Hot Stamper Pressings of the Music of The Beatles Available Now

No artists’ records have been more important to my evolution as an audiophile than those of The Beatles.

This commentary was written about 15 years ago. Unlike some of the things I used to say about records and audio, practically every word of this commentary still holds true in my opinion.

The sound of the best pressings of The Beatles — when cleaned with the Prelude Enzyme System on the Odyssey machine — are truly a revelation.

So much of what holds their records back is not bad mastering or poor pressing quality or problems with the recording itself.

It’s getting the damn vinyl clean.

(It’s also helpful to have high quality playback equipment that doesn’t add to the inherent limitations of the recordings.)

Know why you never hear Beatles vinyl playing in stereo stores or audio shows?*

Because they’re TOO DAMN HARD to reproduce.
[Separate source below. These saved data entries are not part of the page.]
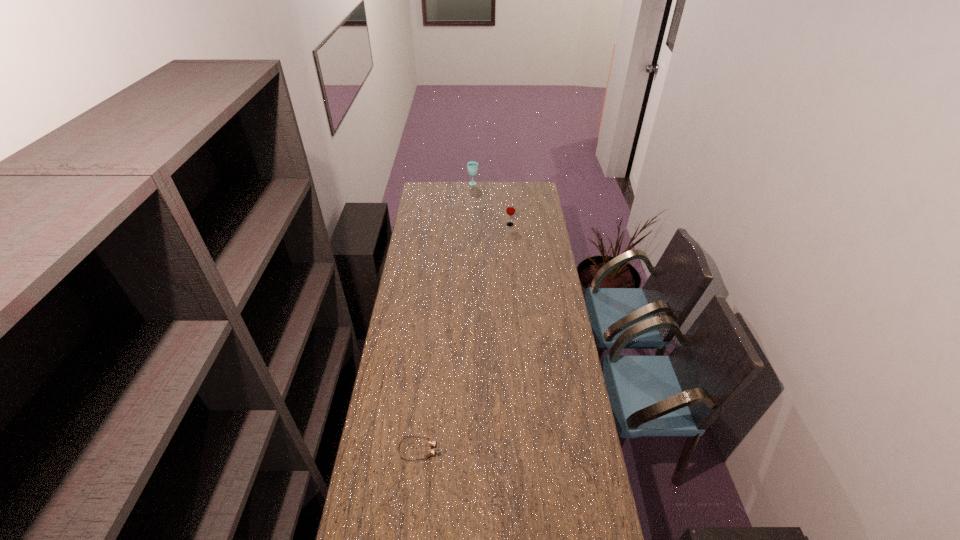 Where is `object that can be found as the second closest to the right glass`? Image resolution: width=960 pixels, height=540 pixels. object that can be found as the second closest to the right glass is located at coordinates (432, 443).

You are a GUI agent. You are given a task and a screenshot of the screen. Output one action in this format:
    pyautogui.click(x=<x>, y=<y>)
    Task: Click on the second closest glass to the goggles
    Image resolution: width=960 pixels, height=540 pixels.
    Given the screenshot: What is the action you would take?
    pos(472,166)

Locate an element on the screen. The height and width of the screenshot is (540, 960). free location that satisfies the following two spatial constraints: 1. on the front side of the second object from right to left; 2. on the left side of the nearer glass is located at coordinates (472, 225).

I want to click on blank space that satisfies the following two spatial constraints: 1. on the front side of the farther glass; 2. on the front lenses and sides of the goggles, so click(467, 450).

This screenshot has width=960, height=540. Find the location of `vacant area that satisfies the following two spatial constraints: 1. on the front side of the second farthest object; 2. on the left side of the farther glass`. vacant area that satisfies the following two spatial constraints: 1. on the front side of the second farthest object; 2. on the left side of the farther glass is located at coordinates (472, 225).

This screenshot has height=540, width=960. Identify the location of free space that satisfies the following two spatial constraints: 1. on the front side of the second object from left to right; 2. on the front lenses and sides of the nearest object. (467, 450). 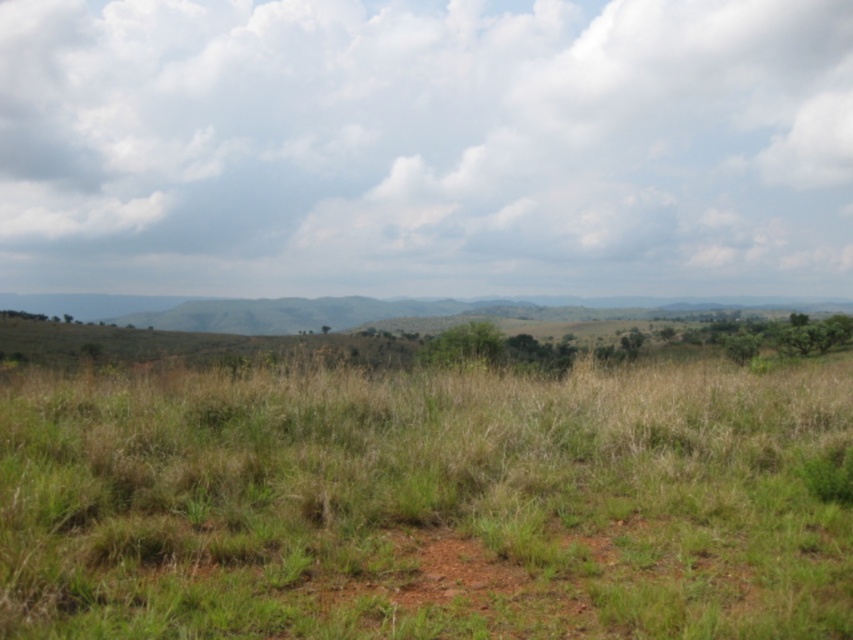 In the scene shown: Can you confirm if white fluffy cloud at upper center is smaller than green grassy at center?

No.

Is point (605, 177) positioned behind point (708, 586)?

Yes, it is behind point (708, 586).

Which is behind, point (569, 10) or point (328, 582)?

The point (569, 10) is more distant.

Image resolution: width=853 pixels, height=640 pixels. In order to click on white fluffy cloud at upper center in this screenshot , I will do `click(425, 147)`.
You need seriously tweaked, top-quality, correct-sounding equipment — and just the right pressings, natch — to get The Beatles’ music to sound right, and that’s just not the kind of stuff they have at stereo stores and audio shows. (Don’t get me started.)

However, you may have noticed that we sell tons of Beatles Hot Stamper pressings. We have the stereo that can play them, we have the technology to clean them, and we know just how good the best pressings can sound. The result? Listings for Beatles Hot Stampers on the site all the time.

Five of their titles — the most of any band — are on our Rock and Pop Top 100 List. That ought to tell you something. (Let It Be and Revolver would easily make the list as well, but seven albums from one band seemed like overkill, so we’re holding firm at five for now.)